→ ABOUT THIS TASK: Lines from the one containing "業届出・福岡公安委員会( 認定番号" through the end of the data below are to be transcribed exactly; leave out all others.

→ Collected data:
------

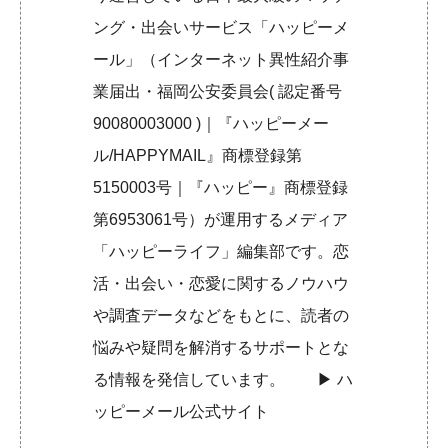
ング・出会いサービス「ハッピーメ
ール」（インターネット異性紹介事
業届出・福岡公安委員会( 認定番号
90080003000 )｜『ハッピーメー
ル/HAPPYMAIL』商標登録第
5150003号｜『ハッピー』商標登録
第6953061号）が運用するメディア
「ハッピーライフ」編集部です。恋
活・出会い・恋愛に関するノウハウ
や調査データなどをもとに、読者の
悩みや疑問を解消するサポートとな
る情報を発信しています。 ▶︎
ハ
ッピーメール公式サイト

------

→ EXERCISE ANSWER:
業届出・福岡公安委員会( 認定番号
90080003000 )｜『ハッピーメー
ル/HAPPYMAIL』商標登録第
5150003号｜『ハッピー』商標登録
第6953061号）が運用するメディア
「ハッピーライフ」編集部です。恋
活・出会い・恋愛に関するノウハウ
や調査データなどをもとに、読者の
悩みや疑問を解消するサポートとな
る情報を発信しています。 ▶︎
ハ
ッピーメール公式サイト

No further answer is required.